At the other end of the spectrum are the Rio Grande Valley Silverados, who just won their second game (and first home game) Sunday afternoon, against the Great Falls Explorers. But the CBA season for any team can change in a heartbeat – top players get called up to the NBA or receive overseas contracts, and teams can find a diamond in the rough that can change a team’s composition from cupcake to cobra in nothing flat.
The Continental Basketball Association has used several ball companies over its 62-year history, including well-known companies like Spalding, Wilson, MacGregor and Molten. Currently the CBA uses Wilson for its ball – no surprise, Wilson has worked with the CBA off and on for many seasons, starting in the 1960’s in the league’s earliest incarnation as the Eastern League. Wilson was the CBA’s rock during the late 1980’s and early 1990’s, and returned to the CBA in 2001, the year after Isiah Thomas decimated the league.

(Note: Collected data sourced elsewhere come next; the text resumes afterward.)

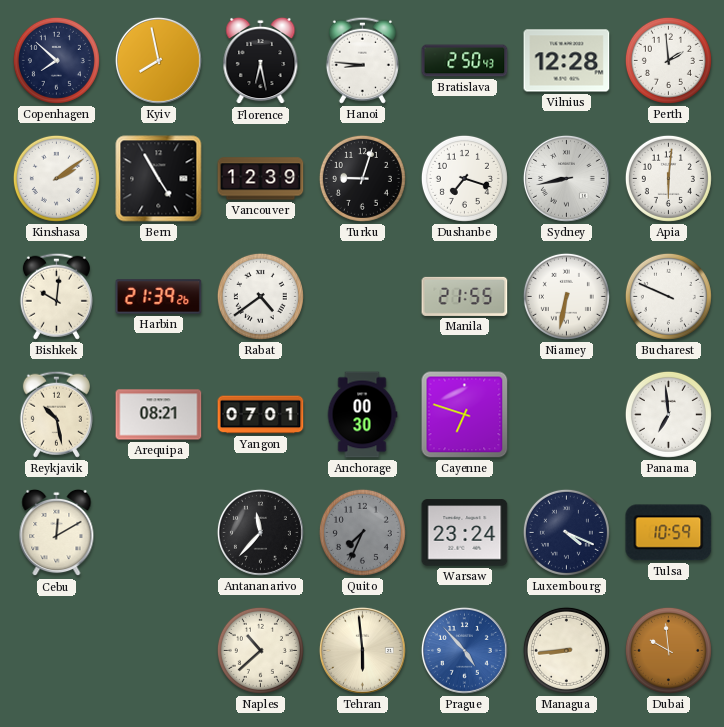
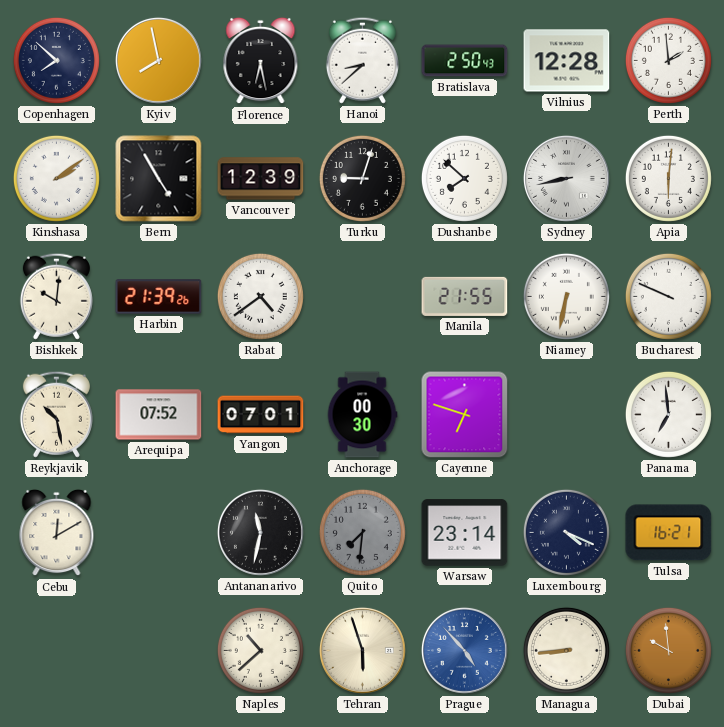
Hanoi: 8:46 -> 8:38
Dushanbe: 7:18 -> 7:52
Arequipa: 08:21 -> 07:52
Antananarivo: 11:37 -> 11:32
Quito: 7:34 -> 7:31
Warsaw: 23:24 -> 23:14
Tulsa: 10:59 -> 16:21
Tehran: 5:59 -> 5:57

Today, the CBA is using the Wilson B0600 “Wave” basketball, a muscled ball that looks as if it got an injection of steroids – or at least whatever “super-soldier” serum Captain America took years ago. The ball, constructed of microfiber composite leather with a deep pebbled grain, has several grooves cut into the ball shell, creating ridges for more accurate ball control. Unlike the NBA’s failed microfiber ball experiment of 2006, Wilson plans to use the Wave ball in both the CBA and in college basketball; several stores are selling NCAA-branded Wilson Wave balls in both men’s sizes (29.5 inch circumference) and women’s sizes (28.5 inch circumference).
If this question ever comes up on “Who Wants To Be A Millionaire,” you could win lots of money with the correct answer. Which member of the Baseball Hall of Fame was once a referee in the Continental Basketball Association? Answer: Tommy Lasorda. In the 1960’s, after his playing career ended, but before his managerial career began, Lasorda spent some seasons as a referee and official in the CBA’s earlier incarnation as the Eastern Professional Basketball League. Lasorda is not the only baseball player to have spent time in the CBA; current major leaguer Mark Hendrickson played for several seasons in the league.